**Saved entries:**
+ + +
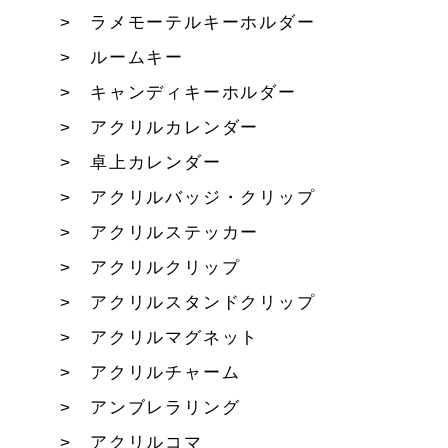
ラメモーテルキーホルダー
ルームキー
キャンディキーホルダー
アクリルカレンダー
卓上カレンダー
アクリルバッジ・クリップ
アクリルステッカー
アクリルクリップ
アクリルスタンドクリップ
アクリルマグネット
アクリルチャーム
アンブレラリング
アクリルコマ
+ + +
**Problem:**
Write out the entries again, exactly as given, skipping any images.

**Written answer:**
ラメモーテルキーホルダー
ルームキー
キャンディキーホルダー
アクリルカレンダー
卓上カレンダー
アクリルバッジ・クリップ
アクリルステッカー
アクリルクリップ
アクリルスタンドクリップ
アクリルマグネット
アクリルチャーム
アンブレラリング
アクリルコマ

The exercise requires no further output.